This notebook demonstrates vaquero.

Let's say you are processing some html files for users. Someone on your team already used css selectors to extract a dict of attributes that looks like:


In [1]:
data = [{'user_name': "Jack", 'user_age': "42.0"},
        {'user_name': "Jill", 'user_age': 64},
        {'user_name': "Jane", 'user_age': "lamp"}]

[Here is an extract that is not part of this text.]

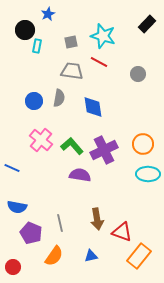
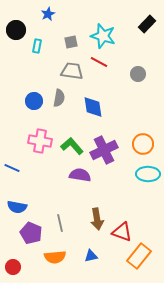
black circle: moved 9 px left
pink cross: moved 1 px left, 1 px down; rotated 30 degrees counterclockwise
orange semicircle: moved 1 px right, 1 px down; rotated 50 degrees clockwise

You create a pipeline in a file named username_pipeline.py with contents:


In [2]:
!cat username_pipeline.py


from vaquero.transformations import sstrip


def extract_username(src_d, dst_d):
    # Copy the user's name, then normalize it.
    dst_d['name'] = sstrip(src_d['user_name']).lower()

def _robust_int(s):
    # Try to convert s into an int.
    try:
        return int(s)
    except ValueError:
        return int(float(s))

def extract_age(src_d, dst_d):
    # Extract the age as an int.
    dst_d['age'] = _robust_int(src_d['user_age'])

In [3]:
from vaquero import ModulePipeline, Vaquero
import username_pipeline

After importing necessities, you:

  • create a vaquero object which gathers the results of your pipeline's applications
  • create a module pipeline, which wraps and parses the python module
  • register the targets in the pipeline, so vaquero knows what to observe. ​

In [4]:
vaq = Vaquero()
pipeline = ModulePipeline(username_pipeline)
vaq.register_targets(pipeline)

Now, you can run your pipeline over the data, piece by piece. I usually reset the vaq object at the top of the processing cell. This way, I'm not accidentally looking at stale errors, which happens a lot.


In [5]:
vaq.reset() 

clean = []
for doc in data:
    with vaq:  # Capture exceptions.
        d = {}
        pipeline(doc, d)
        clean.append(d)
        
vaq.stats()


Out[5]:
{'failures': 1,
 'failures_by': {'_robust_int': 1},
 'ignored': 0,
 'successes': 2}

The stats show one error. You can examine the entire set of errors for some offending function with:


In [6]:
vaq.examine('_robust_int')


Out[6]:
[{'call_args': ['lamp'],
  'exc_type': 'ValueError',
  'exc_value': "could not convert string to float: 'lamp'",
  'filename': 'username_pipeline.py',
  'lineno': 13,
  'name': '_robust_int'}]

But, more often than not, the exception values are sufficient:


In [7]:
vaq.examine('_robust_int', '[*].exc_value')


Out[7]:
["could not convert string to float: 'lamp'"]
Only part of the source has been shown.